At that point, the Bush administration changed its tactics. Previously, in sharp contrast to the Thatcher government in Great Britain, it had been nominally in favor of German reunification. But at the Houston economic summit of the Group of Seven Industrialized Countries in the summer of 1990, the United States blocked (with Britain) Germany’s plan of unconditional economic aid to the Soviet Union. President Bush took the position that the Soviet Union must submit to International Monetary Fund requisites as a precondition for any substantive economic assistance.

In the Far East, Japan’s continuing growth in manufacturing also posed a threat to Washington’s desire to retain superpower status.
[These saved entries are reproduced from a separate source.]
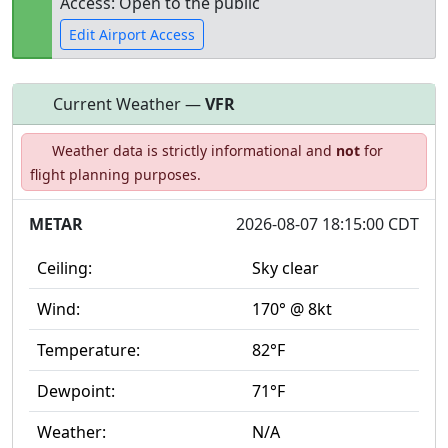
Access: Open to the public
Edit Airport Access
Current Weather —
VFR
Open to
Allowed with
Private to
Weather data is strictly informational and
not
for
the public
restrictions/permission
everyone
flight planning purposes.
METAR
2026-08-07 18:15:00 CDT
Ceiling:
Sky clear
Wind:
170° @ 8kt
Temperature:
82°F
Dewpoint:
71°F
Weather:
N/A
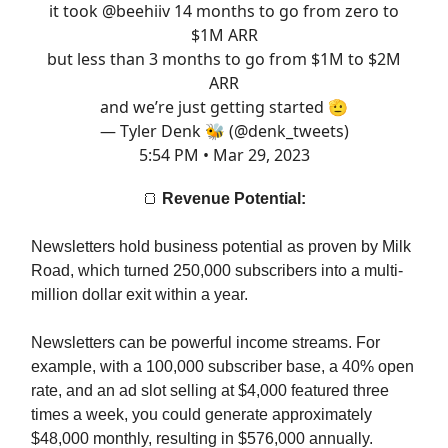
it took
@beehiiv
14 months to go from zero to
$1M ARR
but less than 3 months to go from $1M to $2M
ARR
and we’re just getting started 🫡
— Tyler Denk 🐝 (@denk_tweets)
5:54 PM • Mar 29, 2023
🍞
Revenue Potential:
Newsletters hold business potential as proven by Milk
Road, which turned 250,000 subscribers into a multi-
million dollar exit within a year.
Newsletters can be powerful income streams. For
example, with a 100,000 subscriber base, a 40% open
rate, and an ad slot selling at $4,000 featured three
times a week, you could generate approximately
$48,000 monthly, resulting in $576,000 annually.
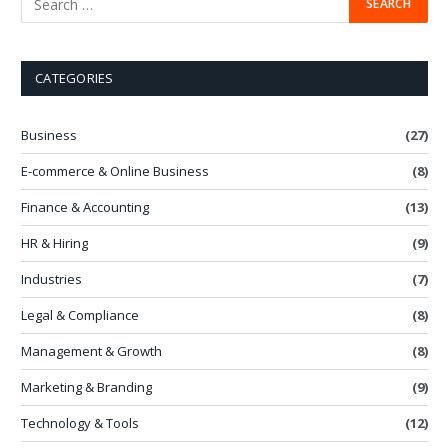
CATEGORIES
Business
(27)
E-commerce & Online Business
(8)
Finance & Accounting
(13)
HR & Hiring
(9)
Industries
(7)
Legal & Compliance
(8)
Management & Growth
(8)
Marketing & Branding
(9)
Technology & Tools
(12)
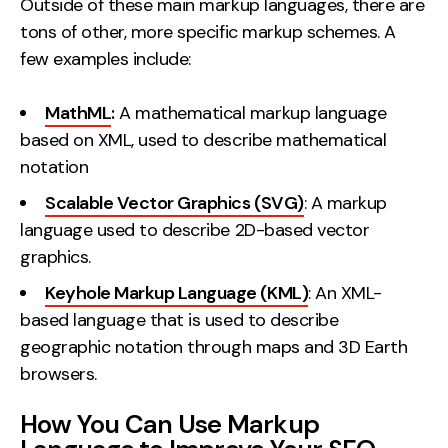
Outside of these main markup languages, there are
tons of other, more specific markup schemes. A
few examples include:
MathML
:
A mathematical markup language
based on XML, used to describe mathematical
notation
Scalable Vector Graphics (SVG)
: A markup
language used to describe 2D-based vector
graphics.
Keyhole Markup Language (KML)
: An XML-
based language that is used to describe
geographic notation through maps and 3D Earth
browsers.
How You Can Use Markup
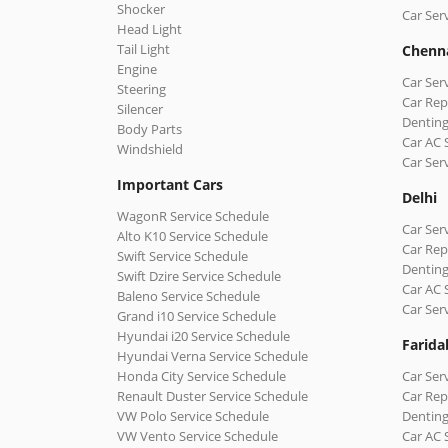
Shocker
Car Ser
Head Light
Tail Light
Chenn
Engine
Car Ser
Steering
Car Rep
Silencer
Denting
Body Parts
Car AC 
Windshield
Car Ser
Important Cars
Delhi
WagonR Service Schedule
Car Serv
Alto K10 Service Schedule
Car Repa
Swift Service Schedule
Denting
Swift Dzire Service Schedule
Car AC 
Baleno Service Schedule
Car Ser
Grand i10 Service Schedule
Hyundai i20 Service Schedule
Farida
Hyundai Verna Service Schedule
Honda City Service Schedule
Car Ser
Renault Duster Service Schedule
Car Rep
VW Polo Service Schedule
Denting
VW Vento Service Schedule
Car AC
If President Bush and his Bonesmen coterie were unaware of a stunning historical analogy, their British “cousins” were quick to pick up on the parallels between the global strategic situation in July 1990 and the identical international situation that existed 100 years earlier.

In the 1890s, France, under the brilliant political leadership of Foreign Minister Gabriel Hanataux, was attempting to forge a Eurasian alliance with Germany, Russia and Meiji Japan. The idea was to link continental Europe with Japan and China through a series of large overland infrastructure projects, beginning with the Trans-Siberian Railroad. Through treaties covering key areas of economic and security matters, Hanataux hoped to create a zone of prosperity, built on a foundation of rapid economic growth and extensive trade.

Such a political-economic common interest alliance threatened the imperial hegemony of Great Britain. At the turn of the 20th century, Britain looked to the United States (as its English-speaking ally) to join in sabotaging the Hanataux plan. Through the Spanish-American War of 1898 and the Russo-Japanese War of 1905, Britain and her American junior partner (by then led by Henry Stimson’s old mentor Teddy Roosevelt) managed to disrupt the French-German-Russian-Japanese economic axis. Two world wars and the Great Depression were the consequences of that interference.